No era solo por el diseño —aunque también—, sino porque iba a quedar grabado en la piel
de Carolina para siempre.
Había elegido tatuárselo en las costillas, un lugar sensible, y aunque le advertí que dolería,
lo soportó con una entereza admirable. Aguantó como una campeona, con los ojos cerrados
y una sonrisa terca en los labios, como si ese dolor también formara parte del recuerdo.
El diseño, a simple vista, era sencillo: una línea fluida que imitaba la curvatura de una ola,
coronada por un pequeño sol apenas más arriba, como flotando. Pero para nosotros
significaba mucho más. Era nuestro atardecer.
Ese que vemos todos los días desde la terraza del hotel, en silencio, con el mar
extendiéndose frente a nosotros y el cielo incendiándose de naranjas y violetas. Ese que
habíamos visto tantas veces sentados en la arena.
Una mañana, mientras íbamos camino al hotel, escuchamos un ruido extraño.
Era como un chillido agudo, insistente, que parecía venir de algún rincón del aparcamiento.
Carolina y Laura se lanzaron a buscar de inmediato, como si se tratara de una misión
urgente. Yo, en cambio, intentaba calmar a Mor, nuestra perra, que estaba claramente
alterada por el sonido. Se le erizaba el lomo y lanzaba miradas nerviosas a todos lados.
Después de varios minutos, Caro lo encontró. El ruido venía del motor de un coche
aparcado. Allí, entre cables y manchas de aceite, se escondía una bolita negra que no
sabíamos si estaba sucia de grasa o si realmente ese era su color de pelo. Un gatito,
diminuto, asustado, y tiritando.
Cuando por fin logramos sacarlo, Caro lo abrazó con fuerza contra su pecho, como si lo
hubiese estado esperando desde siempre. Fue entonces cuando Mor gruñó bajito, celosa,
con una expresión que parecía decir: “¡Es mi mami, no la tuya!”.

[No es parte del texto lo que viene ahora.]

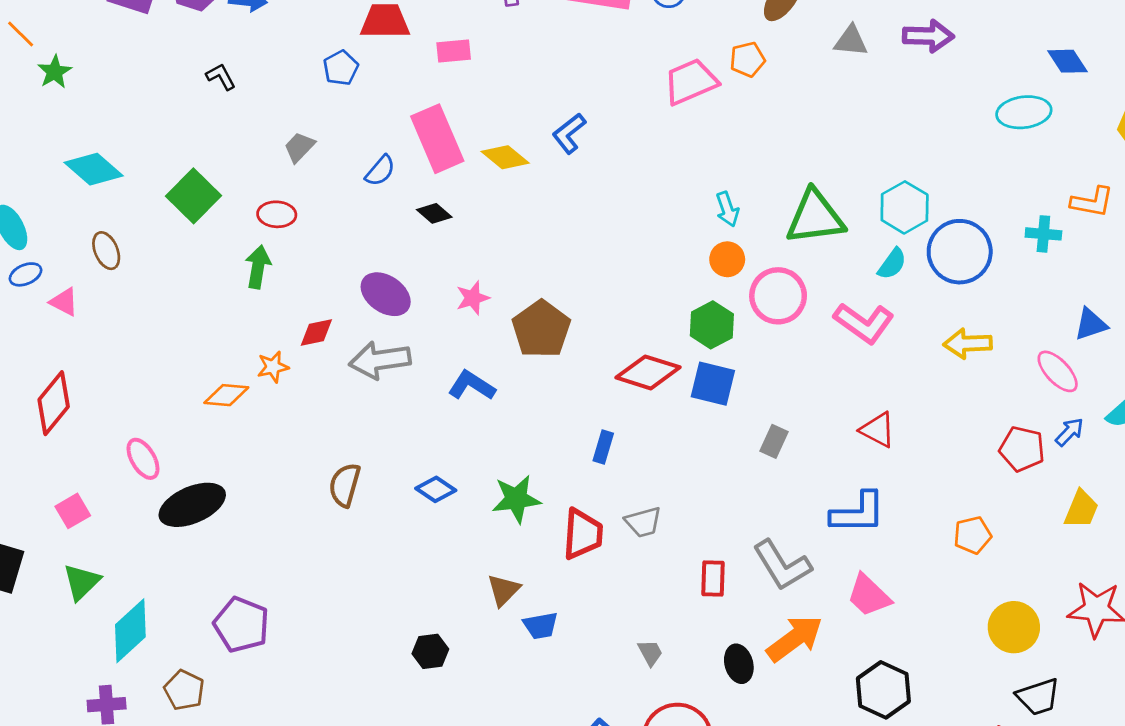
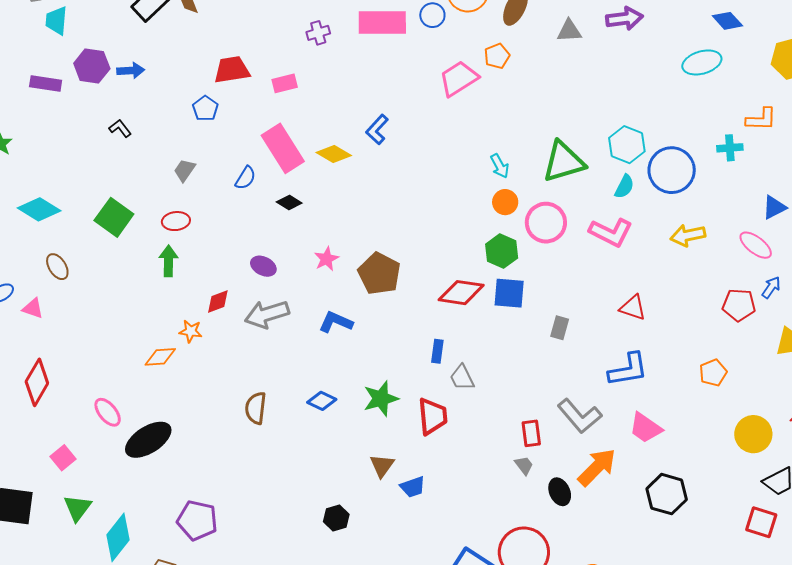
purple ellipse: (386, 294) -> (263, 266), size x0.7
orange star: (273, 367) -> (191, 331), turned 30
gray trapezoid: (643, 522) -> (462, 378), moved, turned 88
gray trapezoid: (650, 653) -> (524, 465), moved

Nos reímos, aunque en el fondo sabíamos que aquello era importante. Al ver la reacción de
Mor, tratamos de convencer a Laura de que se quedara con el gatito.
—No —dijo Laura, tajante.
—Por fiiii —suplicó mi chica, con esa vocecita irresistible que usa cuando realmente quiere
algo.
—¿Cómo voy a cuidar de él? —protestó Laura—. ¡Si es diminuto! Y además huele fatal...
—Hay que darle un baño, tía —intervino Carolina, como si fuera la cosa más obvia del
mundo.
—Mira qué ojitos te está poniendo, Laura —dije yo, presionando con una sonrisa—. No
puedes decirle que no.
—¿Cómo vas a dejar a Motorcito tirado en la calle? —añadió Caro, ya acariciándole la
cabeza al gato como si fuera suyo.
—No lo voy a llamar Motorcito, Carolina —respondió Laura, rodando los ojos.
—Pues quédatelo y ponle el nombre que quieras —dijo Carolina, encogiéndose de
hombros.
En ese momento, el gatito empezó a ronronear con fuerza, como si entendiera que su
destino se estaba decidiendo justo ahí, en medio del aparcamiento. Creo que fue ese
sonido suave, constante, como un motorcito en miniatura, lo que terminó de ablandar a
Laura.
Laura suspiró fuerte, cruzó los brazos y miró al cielo como si estuviera pidiendo paciencia al
universo.
—Ay, joder... —murmuró—. Está bien. Pero solo por hoy. Solo lo llevo a casa para que se
bañe y coma algo.
Carolina y yo nos miramos de inmediato, conteniendo una sonrisa enorme. Sabíamos lo que
significaba ese “solo por hoy”.
—¡Lo sabía! —exclamó Caro, y le plantó un beso en la mejilla a Laura—. Eres una blandita.
—No soy una blandita. Estoy actuando por sentido común. No se puede dejar a una criatura
así en la calle —respondió Laura, ya cargando al gatito en sus brazos con más cuidado del
que quería admitir.
—Claro... sentido común —repetí, mientras el minino ronroneaba aún más fuerte, como
celebrando su victoria.
Camino al hotel, lo llevaba en su regazo envuelto en una toalla, y aunque no decía nada, le
acariciaba la cabeza con un dedo. Cuando llegamos al lugar, fue la primera en meterse al
baño con él.
—Si me arañas, me arrepiento de todo esto —le advirtió mientras abría el grifo—. Y te
llamaré Limón, para fastidiarte.
Desde afuera escuchamos un pequeño “miau” como si estuviera negociando.
Caro me miró con una sonrisa:
—No lo suelta más.
Y así fue.
Motorcito —o Limón, según el humor de Laura— se quedó.